Texte : © Ciné Le Caire/Philippe Bardin

dimanche 16 novembre 2014

Le centenaire d'Henry Barakat

هنري بركات



Le réalisateur Henry Barakat aurait eu cent ans cette année (1914-1997). Le Festival International du Film du Caire lui rend hommage : projection du Péché (1965), considéré comme son chef d’oeuvre, exposition au Hanager Arts Center qui retrace sa vie et son œuvre, publication d’une biographie écrite par le critique Magdy El Tayeb.
Durant sa carrière, Henri Barakat a réalisé plus d’une centaine de films. Dans la liste des cent meilleurs films égyptiens de tous les temps, son nom est parmi les trois les plus souvent cités (les deux autres sont Youssef Chahine et Salah Abou Seif).
Sa filmographie est d’une diversité extrême : les œuvres politiques, historiques alternent avec des comédies légères sans prétention. Dans les années soixante-dix, il devient le représentant le plus convaincant de la comédie romantique à l’américaine. Il a accompagné, voire devancé la libération des mœurs que connaît à l’époque la société égyptienne. La condition féminine est son sujet de prédilection. Dans ses films, nous retrouvons souvent l’actrice Faten Hamama qui incarne pendant plus de trente ans un grand nombre de ces femmes qui tentent de se libérer des entraves qu’un système archaïque leur impose.

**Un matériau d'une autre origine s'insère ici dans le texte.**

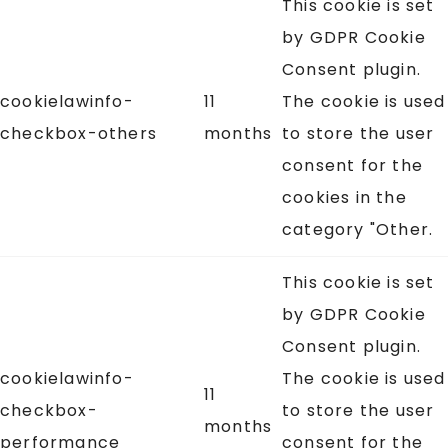
This cookie is set
by GDPR Cookie
Consent plugin.
cookielawinfo-
11
The cookie is used
checkbox-others
months
to store the user
consent for the
cookies in the
category "Other.
This cookie is set
by GDPR Cookie
Consent plugin.
cookielawinfo-
The cookie is used
11
checkbox-
to store the user
months
performance
consent for the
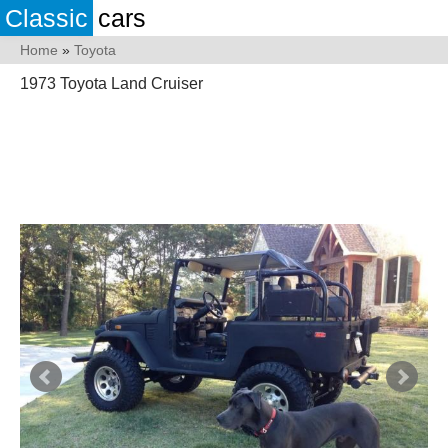
Classic
cars
Home
»
Toyota
1973 Toyota Land Cruiser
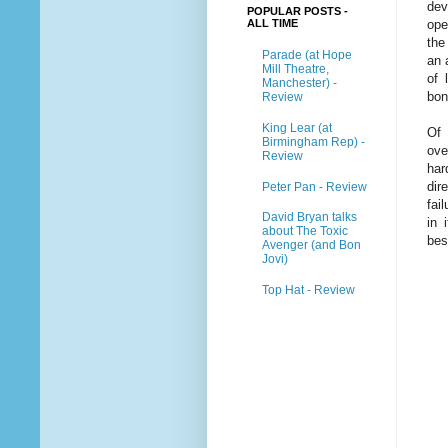
dev
POPULAR POSTS -
ALL TIME
ope
the
Parade (at Hope
an 
Mill Theatre,
of 
Manchester) -
bon
Review
King Lear (at
Of 
Birmingham Rep) -
ove
Review
har
dir
Peter Pan - Review
fai
David Bryan talks
in 
about The Toxic
bes
Avenger (and Bon
Jovi)
Top Hat - Review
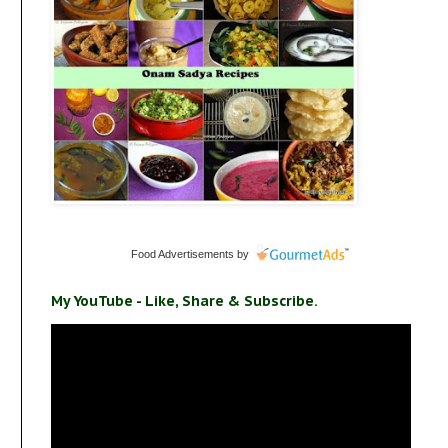
Food Advertisements
by
My YouTube - Like, Share & Subscribe.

Quelques-unes de ses œuvres les plus connues (outre celles déjà mentionnées dans ce blog) :

Si j'étais riche (Law kunt ghani, 1942)

Mademoiselle Diablesse (Afrita Hanem, 1949)

Le Prince de la Vengeance, "Le Comte de Monte-Christo" (Amir Al Intiqam, 1950)

Le Rivage de l'Amour (Chati' al-gharam, 1950)

C'est bien ma chance (Ma'lich ya zahr, 1950)

Je suis seule (Ana wahdi, 1952)

La Mélodie éternelle (Lahn el khouloud, 1952)

Mon coeur pour mon enfant (Qalbi ala waladi, 1953)

C'est arrivé une nuit (Hadassa Zata Laila, 1954)

Jours et Nuits ( Ayyâm wa layâlî, 1955)

L'Histoire de mon amour (Qissat Houbbi, 1955)

Filles d'aujourd'hui (Banat Al Youm, 1956)

Je n'ai que Toi (Malish gherak, 1958)

A Notre Rencontre (Hatta Naltaqi, 1958)

L'Appel du Courlis (Doa al Karawan, 1959)

Le Rivage de l'Amour (Chati' al-hub, 1961)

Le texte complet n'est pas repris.